» What you are asked to do:
If a record below holds a picture, leave the picture out and copy the rest exactly.

» Extracted material:
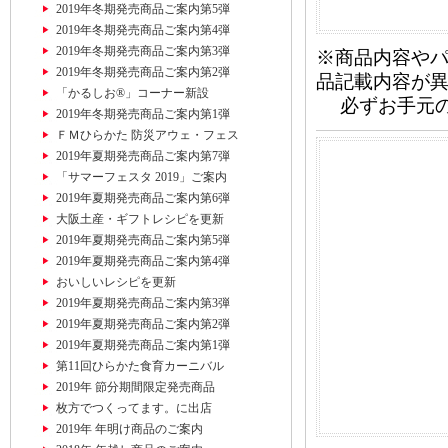
2019年冬期発売商品ご案内第5弾
2019年冬期発売商品ご案内第4弾
2019年冬期発売商品ご案内第3弾
※商品内容や
2019年冬期発売商品ご案内第2弾
品記載内容が
「かるしお®」コーナー新設
必ずお手元の
2019年冬期発売商品ご案内第1弾
ＦＭひらかた 防災アウェ・フェス
2019年夏期発売商品ご案内第7弾
「サマーフェスタ 2019」ご案内
2019年夏期発売商品ご案内第6弾
大阪土産・ギフトレシピを更新
2019年夏期発売商品ご案内第5弾
2019年夏期発売商品ご案内第4弾
おいしいレシピを更新
2019年夏期発売商品ご案内第3弾
2019年夏期発売商品ご案内第2弾
2019年夏期発売商品ご案内第1弾
第11回ひらかた食育カーニバル
2019年 節分期間限定発売商品
枚方でつくってます。に出店
2019年 年明け商品のご案内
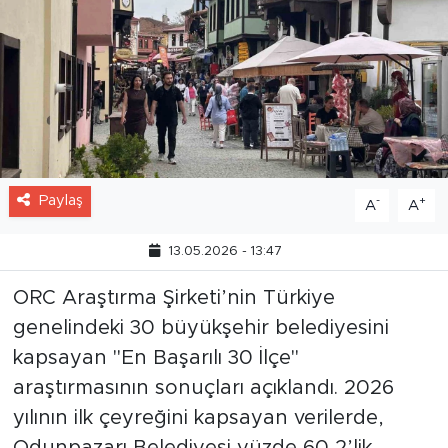
Paylaş
-
+
A
A
13.05.2026 - 13:47
ORC Araştırma Şirketi’nin Türkiye
genelindeki 30 büyükşehir belediyesini
kapsayan "En Başarılı 30 İlçe"
araştırmasının sonuçları açıklandı. 2026
yılının ilk çeyreğini kapsayan verilerde,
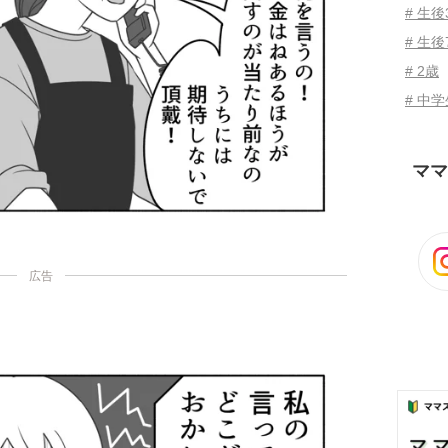
# 生
# 生後
# 2歳
# 中
ママ
広告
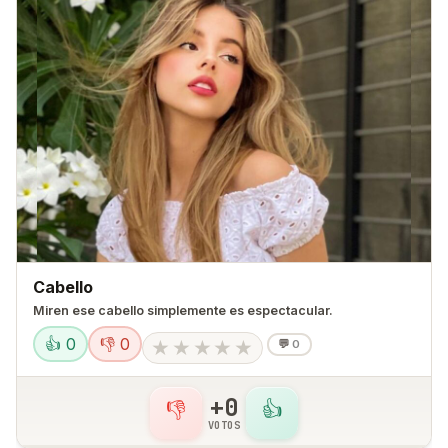
Cabello
Miren ese cabello simplemente es espectacular.
👍 0
👎 0
★
★
★
★
★
💬
0
+0
👎
👍
VOTOS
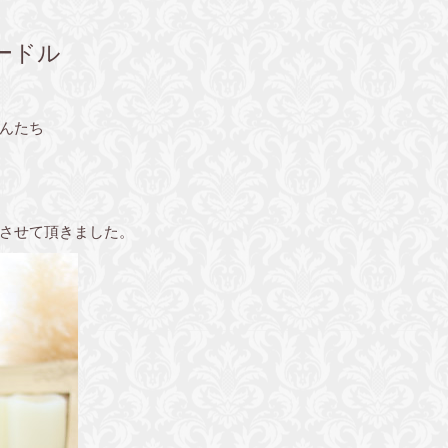
ードル
んたち
させて頂きました。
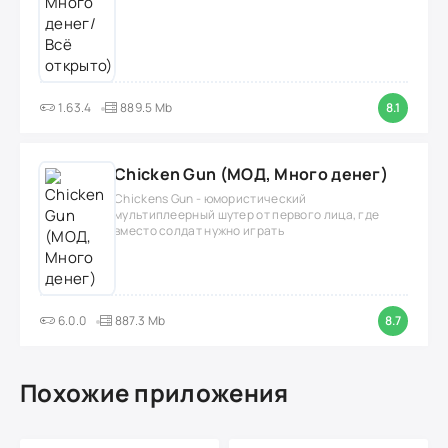
1.63.4
889.5 Mb
8.1
Chicken Gun (МОД, Много денег)
Chickens Gun - юмористический
мультиплеерный шутер от первого лица, где
вместо солдат нужно играть
6.0.0
887.3 Mb
8.7
Похожие приложения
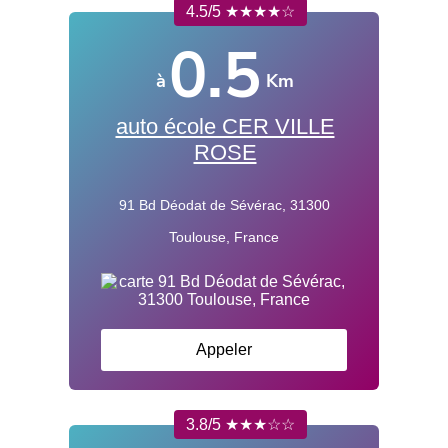
4.5/5 ★★★★☆
0.5
à
Km
auto école CER VILLE
ROSE
91 Bd Déodat de Sévérac, 31300
Toulouse, France
Appeler
3.8/5 ★★★☆☆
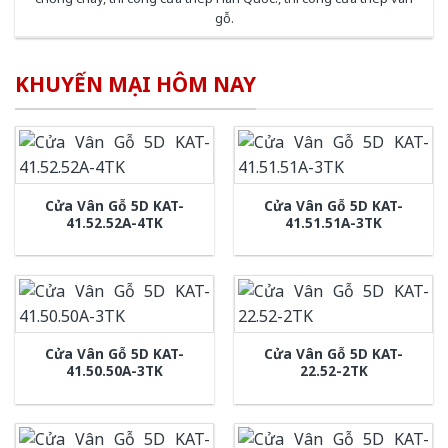
gỗ
.
KHUYẾN MẠI HÔM NAY
Cửa Vân Gỗ 5D KAT-
Cửa Vân Gỗ 5D KAT-
41.52.52A-4TK
41.51.51A-3TK
Cửa Vân Gỗ 5D KAT-
Cửa Vân Gỗ 5D KAT-
41.50.50A-3TK
22.52-2TK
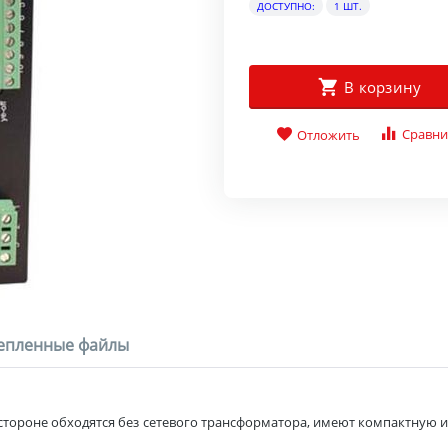
ДОСТУПНО:
1 ШТ.
В корзину
Сравни
Отложить
епленные файлы
тороне обходятся без сетевого трансформатора, имеют компактную и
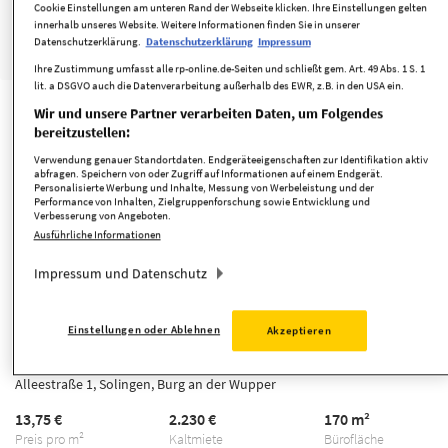
Parkett
Cookie Einstellungen am unteren Rand der Webseite klicken. Ihre Einstellungen gelten
innerhalb unseres Website. Weitere Informationen finden Sie in unserer
Datenschutzerklärung.
Datenschutzerklärung
Impressum
minimieren
merken
Ihre Zustimmung umfasst alle rp-online.de-Seiten und schließt gem. Art. 49 Abs. 1 S. 1
lit. a DSGVO auch die Datenverarbeitung außerhalb des EWR, z.B. in den USA ein.
Wir und unsere Partner verarbeiten Daten, um Folgendes
TOP
bereitzustellen:
Verwendung genauer Standortdaten. Endgeräteeigenschaften zur Identifikation aktiv
abfragen. Speichern von oder Zugriff auf Informationen auf einem Endgerät.
Personalisierte Werbung und Inhalte, Messung von Werbeleistung und der
Performance von Inhalten, Zielgruppenforschung sowie Entwicklung und
Verbesserung von Angeboten.
Ausführliche Informationen
Impressum und Datenschutz
Top Büroetagen in bester Lage in Solingen,
Einstellungen oder Ablehnen
Akzeptieren
hervorragende Sichtbarkeit, ca 20-30....
Alleestraße 1, Solingen, Burg an der Wupper
13,75 €
2.230 €
170 m²
Preis pro m²
Kaltmiete
Bürofläche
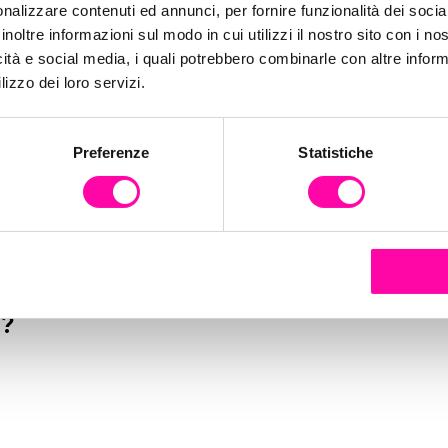
nalizzare contenuti ed annunci, per fornire funzionalità dei socia
inoltre informazioni sul modo in cui utilizzi il nostro sito con i n
icità e social media, i quali potrebbero combinarle con altre inform
lizzo dei loro servizi.
Preferenze
Statistiche
g?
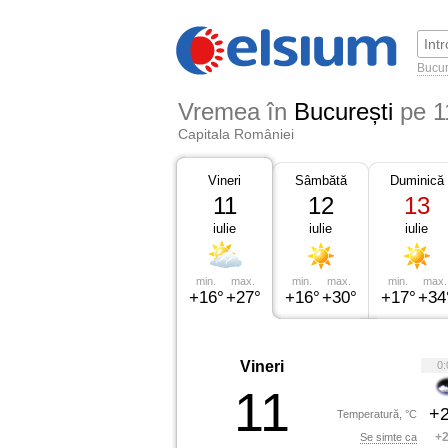
Bucur
Vremea în
București
pe 1
Capitala României
Vineri
Sâmbătă
Duminică
11
12
13
iulie
iulie
iulie
min.
max.
min.
max.
min.
max.
+16°
+27°
+16°
+30°
+17°
+34
Vineri
0:
11
+2
Temperatură, °C
+2
Se simte ca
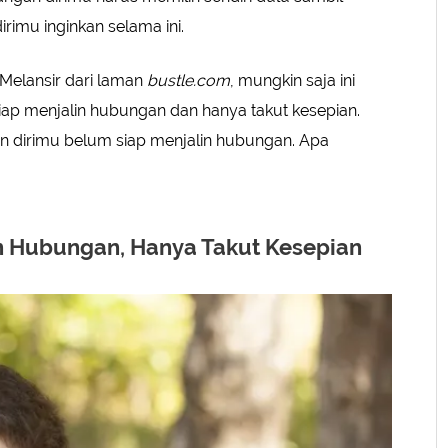
rimu inginkan selama ini.
Melansir dari laman
bustle.com
, mungkin saja ini
iap menjalin hubungan dan hanya takut kesepian.
 dirimu belum siap menjalin hubungan. Apa
n Hubungan, Hanya Takut Kesepian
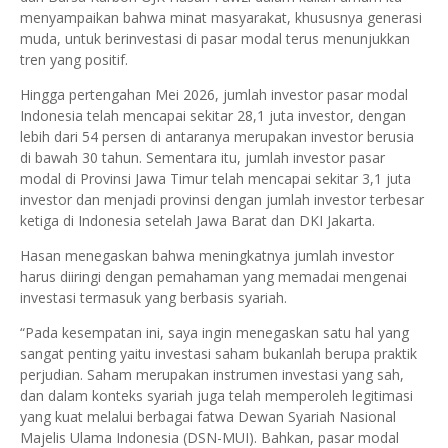
menyampaikan bahwa minat masyarakat, khususnya generasi
muda, untuk berinvestasi di pasar modal terus menunjukkan
tren yang positif.
Hingga pertengahan Mei 2026, jumlah investor pasar modal
Indonesia telah mencapai sekitar 28,1 juta investor, dengan
lebih dari 54 persen di antaranya merupakan investor berusia
di bawah 30 tahun. Sementara itu, jumlah investor pasar
modal di Provinsi Jawa Timur telah mencapai sekitar 3,1 juta
investor dan menjadi provinsi dengan jumlah investor terbesar
ketiga di Indonesia setelah Jawa Barat dan DKI Jakarta.
Hasan menegaskan bahwa meningkatnya jumlah investor
harus diiringi dengan pemahaman yang memadai mengenai
investasi termasuk yang berbasis syariah.
“Pada kesempatan ini, saya ingin menegaskan satu hal yang
sangat penting yaitu investasi saham bukanlah berupa praktik
perjudian. Saham merupakan instrumen investasi yang sah,
dan dalam konteks syariah juga telah memperoleh legitimasi
yang kuat melalui berbagai fatwa Dewan Syariah Nasional
Majelis Ulama Indonesia (DSN-MUI). Bahkan, pasar modal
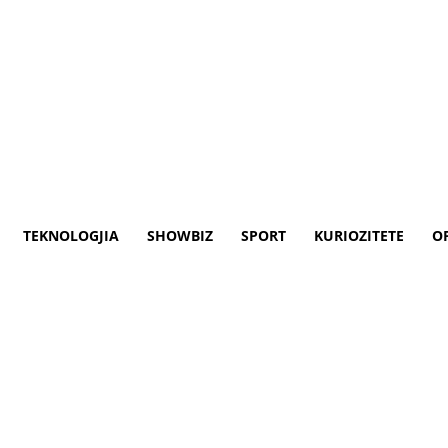
TEKNOLOGJIA
SHOWBIZ
SPORT
KURIOZITETE
O
ërkthyesve dhe i redaktorëve t
ë RMV-së (AZGj) u mbajt takimi bashkërend
aktorit në institucionet publike.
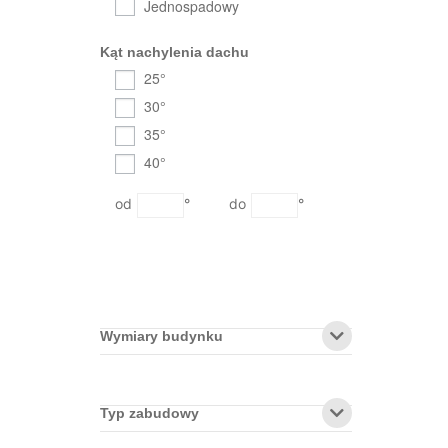
Jednospadowy
Kąt nachylenia dachu
25°
30°
35°
40°
°
°
Wymiary budynku
Typ zabudowy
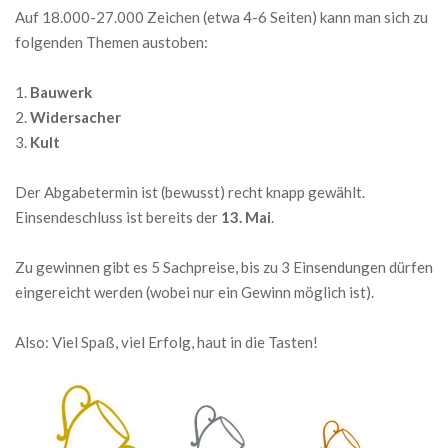
Auf 18.000-27.000 Zeichen (etwa 4-6 Seiten) kann man sich zu
folgenden Themen austoben:
Bauwerk
Widersacher
Kult
Der Abgabetermin ist (bewusst) recht knapp gewählt.
Einsendeschluss ist bereits der
13. Mai
.
Zu gewinnen gibt es 5 Sachpreise, bis zu 3 Einsendungen dürfen
eingereicht werden (wobei nur ein Gewinn möglich ist).
Also: Viel Spaß, viel Erfolg, haut in die Tasten!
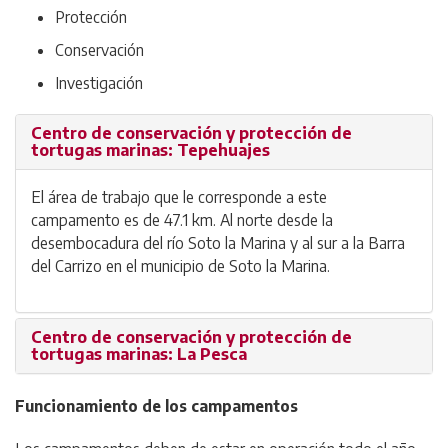
Protección
Conservación
Investigación
Centro de conservación y protección de
tortugas marinas: Tepehuajes
El área de trabajo que le corresponde a este
campamento es de 47.1 km. Al norte desde la
desembocadura del río Soto la Marina y al sur a la Barra
del Carrizo en el municipio de Soto la Marina.
Centro de conservación y protección de
tortugas marinas: La Pesca
Funcionamiento de los campamentos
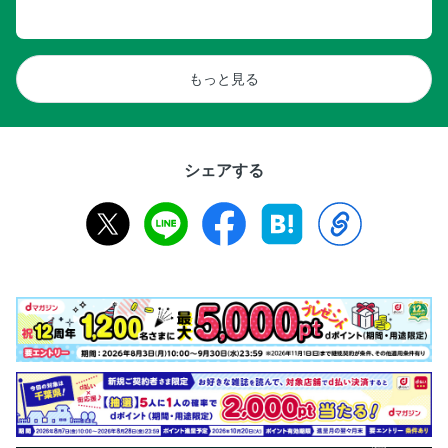
もっと見る
シェアする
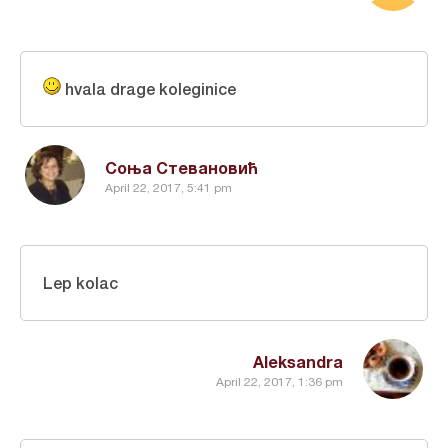
hvala drage koleginice
Соња Стевановић
April 22, 2017, 5:41 pm
Lep kolac
Aleksandra
April 22, 2017, 1:36 pm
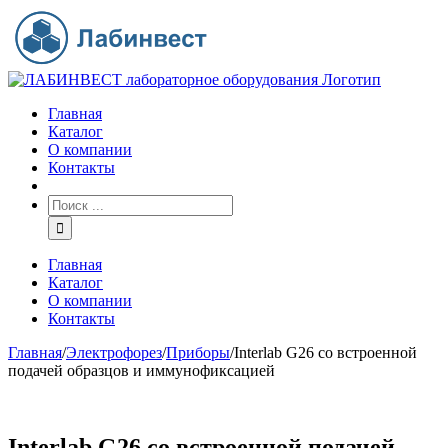
Главная
Каталог
О компании
Контакты
Главная
Каталог
О компании
Контакты
Главная
/
Электрофорез
/
Приборы
/
Interlab G26 со встроенной
подачей образцов и иммунофиксацией
Interlab G26 со встроенной подачей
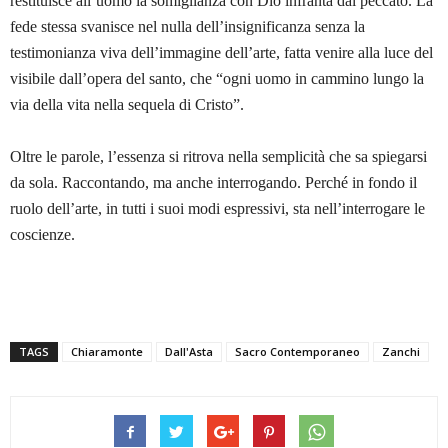
restituisce all’uomo la somiglianza con Dio infranta dal peccato. La
fede stessa svanisce nel nulla dell’insignificanza senza la
testimonianza viva dell’immagine dell’arte, fatta venire alla luce del
visibile dall’opera del santo, che “ogni uomo in cammino lungo la
via della vita nella sequela di Cristo”.
Oltre le parole, l’essenza si ritrova nella semplicità che sa spiegarsi
da sola. Raccontando, ma anche interrogando. Perché in fondo il
ruolo dell’arte, in tutti i suoi modi espressivi, sta nell’interrogare le
coscienze.
TAGS
Chiaramonte
Dall'Asta
Sacro Contemporaneo
Zanchi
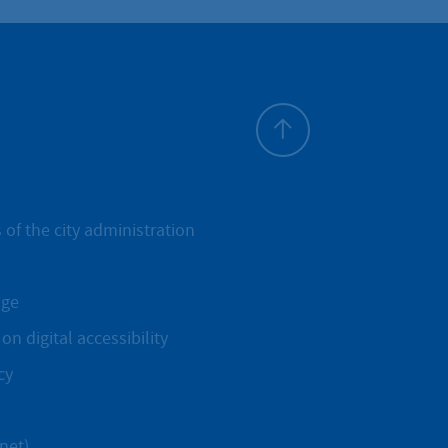
To top
 of the city administration
age
on digital accessibility
cy
net)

» Response below:
2019年冬期発売商品ご案内第5弾
2019年冬期発売商品ご案内第4弾
2019年冬期発売商品ご案内第3弾
※商品内容や
2019年冬期発売商品ご案内第2弾
品記載内容が
「かるしお®」コーナー新設
必ずお手元の
2019年冬期発売商品ご案内第1弾
ＦＭひらかた 防災アウェ・フェス
2019年夏期発売商品ご案内第7弾
「サマーフェスタ 2019」ご案内
2019年夏期発売商品ご案内第6弾
大阪土産・ギフトレシピを更新
2019年夏期発売商品ご案内第5弾
2019年夏期発売商品ご案内第4弾
おいしいレシピを更新
2019年夏期発売商品ご案内第3弾
2019年夏期発売商品ご案内第2弾
2019年夏期発売商品ご案内第1弾
第11回ひらかた食育カーニバル
2019年 節分期間限定発売商品
枚方でつくってます。に出店
2019年 年明け商品のご案内
Paylaş
-
+
A
A
13.05.2026 - 13:47
ORC Araştırma Şirketi’nin Türkiye
genelindeki 30 büyükşehir belediyesini
kapsayan "En Başarılı 30 İlçe"
araştırmasının sonuçları açıklandı. 2026
yılının ilk çeyreğini kapsayan verilerde,
# 生
# 生後
# 2歳
# 中
ママ
広告
Cabello
Miren ese cabello simplemente es espectacular.
👍 0
👎 0
★
★
★
★
★
💬
0
+0
👎
👍
VOTOS
ードル
んたち
させて頂きました。
1.63.4
889.5 Mb
8.1
Chicken Gun (МОД, Много денег)
Chickens Gun - юмористический
мультиплеерный шутер от первого лица, где
вместо солдат нужно играть
6.0.0
887.3 Mb
8.7
Похожие приложения
4.5/5 ★★★★☆
0.5
à
Km
auto école CER VILLE
ROSE
91 Bd Déodat de Sévérac, 31300
Toulouse, France
Appeler
3.8/5 ★★★☆☆
gỗ
.
KHUYẾN MẠI HÔM NAY
Cửa Vân Gỗ 5D KAT-
Cửa Vân Gỗ 5D KAT-
41.52.52A-4TK
41.51.51A-3TK
Cửa Vân Gỗ 5D KAT-
Cửa Vân Gỗ 5D KAT-
41.50.50A-3TK
22.52-2TK
ДОСТУПНО:
1 ШТ.
В корзину
Сравни
Отложить
епленные файлы
тороне обходятся без сетевого трансформатора, имеют компактную и
Parkett
Cookie Einstellungen am unteren Rand der Webseite klicken. Ihre Einstellungen gelten
innerhalb unseres Website. Weitere Informationen finden Sie in unserer
Datenschutzerklärung.
Datenschutzerklärung
Impressum
minimieren
merken
Ihre Zustimmung umfasst alle rp-online.de-Seiten und schließt gem. Art. 49 Abs. 1 S. 1
lit. a DSGVO auch die Datenverarbeitung außerhalb des EWR, z.B. in den USA ein.
Wir und unsere Partner verarbeiten Daten, um Folgendes
TOP
bereitzustellen:
Verwendung genauer Standortdaten. Endgeräteeigenschaften zur Identifikation aktiv
abfragen. Speichern von oder Zugriff auf Informationen auf einem Endgerät.
Personalisierte Werbung und Inhalte, Messung von Werbeleistung und der
Performance von Inhalten, Zielgruppenforschung sowie Entwicklung und
Verbesserung von Angeboten.
Ausführliche Informationen
Impressum und Datenschutz
Top Büroetagen in bester Lage in Solingen,
Einstellungen oder Ablehnen
Akzeptieren
hervorragende Sichtbarkeit, ca 20-30....
Alleestraße 1, Solingen, Burg an der Wupper
13,75 €
2.230 €
170 m²
Preis pro m²
Kaltmiete
Bürofläche
nalizzare contenuti ed annunci, per fornire funzionalità dei socia
inoltre informazioni sul modo in cui utilizzi il nostro sito con i n
icità e social media, i quali potrebbero combinarle con altre inform
lizzo dei loro servizi.
Preferenze
Statistiche
g?
Bucur
Vremea în
București
pe 1
Capitala României
Vineri
Sâmbătă
Duminică
11
12
13
iulie
iulie
iulie
min.
max.
min.
max.
min.
max.
+16°
+27°
+16°
+30°
+17°
+34
Vineri
0:
11
+2
Temperatură, °C
+2
Se simte ca
rimu inginkan selama ini.
Melansir dari laman
bustle.com
, mungkin saja ini
iap menjalin hubungan dan hanya takut kesepian.
 dirimu belum siap menjalin hubungan. Apa
n Hubungan, Hanya Takut Kesepian
menyampaikan bahwa minat masyarakat, khususnya generasi
muda, untuk berinvestasi di pasar modal terus menunjukkan
tren yang positif.
Hingga pertengahan Mei 2026, jumlah investor pasar modal
Indonesia telah mencapai sekitar 28,1 juta investor, dengan
lebih dari 54 persen di antaranya merupakan investor berusia
di bawah 30 tahun. Sementara itu, jumlah investor pasar
modal di Provinsi Jawa Timur telah mencapai sekitar 3,1 juta
investor dan menjadi provinsi dengan jumlah investor terbesar
ketiga di Indonesia setelah Jawa Barat dan DKI Jakarta.
Hasan menegaskan bahwa meningkatnya jumlah investor
harus diiringi dengan pemahaman yang memadai mengenai
investasi termasuk yang berbasis syariah.
“Pada kesempatan ini, saya ingin menegaskan satu hal yang
sangat penting yaitu investasi saham bukanlah berupa praktik
perjudian. Saham merupakan instrumen investasi yang sah,
dan dalam konteks syariah juga telah memperoleh legitimasi
yang kuat melalui berbagai fatwa Dewan Syariah Nasional
Majelis Ulama Indonesia (DSN-MUI). Bahkan, pasar modal
TEKNOLOGJIA
SHOWBIZ
SPORT
KURIOZITETE
O
ërkthyesve dhe i redaktorëve t
ë RMV-së (AZGj) u mbajt takimi bashkërend
aktorit në institucionet publike.
Jednospadowy
Kąt nachylenia dachu
25°
30°
35°
40°
°
°
Wymiary budynku
Typ zabudowy
Auf 18.000-27.000 Zeichen (etwa 4-6 Seiten) kann man sich zu
folgenden Themen austoben:
Bauwerk
Widersacher
Kult
Der Abgabetermin ist (bewusst) recht knapp gewählt.
Einsendeschluss ist bereits der
13. Mai
.
Zu gewinnen gibt es 5 Sachpreise, bis zu 3 Einsendungen dürfen
eingereicht werden (wobei nur ein Gewinn möglich ist).
Also: Viel Spaß, viel Erfolg, haut in die Tasten!
Protección
Conservación
Investigación
Centro de conservación y protección de
tortugas marinas: Tepehuajes
El área de trabajo que le corresponde a este
campamento es de 47.1 km. Al norte desde la
desembocadura del río Soto la Marina y al sur a la Barra
del Carrizo en el municipio de Soto la Marina.
Centro de conservación y protección de
tortugas marinas: La Pesca
Funcionamiento de los campamentos
もっと見る
シェアする
hvala drage koleginice
Соња Стевановић
April 22, 2017, 5:41 pm
Lep kolac
Aleksandra
April 22, 2017, 1:36 pm
Главная
Каталог
О компании
Контакты
Главная
Каталог
О компании
Контакты
Главная
/
Электрофорез
/
Приборы
/
Interlab G26 со встроенной
подачей образцов и иммунофиксацией
Interlab G26 со встроенной подачей
restituisce all’uomo la somiglianza con Dio infranta dal peccato. La
fede stessa svanisce nel nulla dell’insignificanza senza la
testimonianza viva dell’immagine dell’arte, fatta venire alla luce del
visibile dall’opera del santo, che “ogni uomo in cammino lungo la
via della vita nella sequela di Cristo”.
Oltre le parole, l’essenza si ritrova nella semplicità che sa spiegarsi
da sola. Raccontando, ma anche interrogando. Perché in fondo il
ruolo dell’arte, in tutti i suoi modi espressivi, sta nell’interrogare le
coscienze.
TAGS
Chiaramonte
Dall'Asta
Sacro Contemporaneo
Zanchi
To top
 of the city administration
age
on digital accessibility
cy
net)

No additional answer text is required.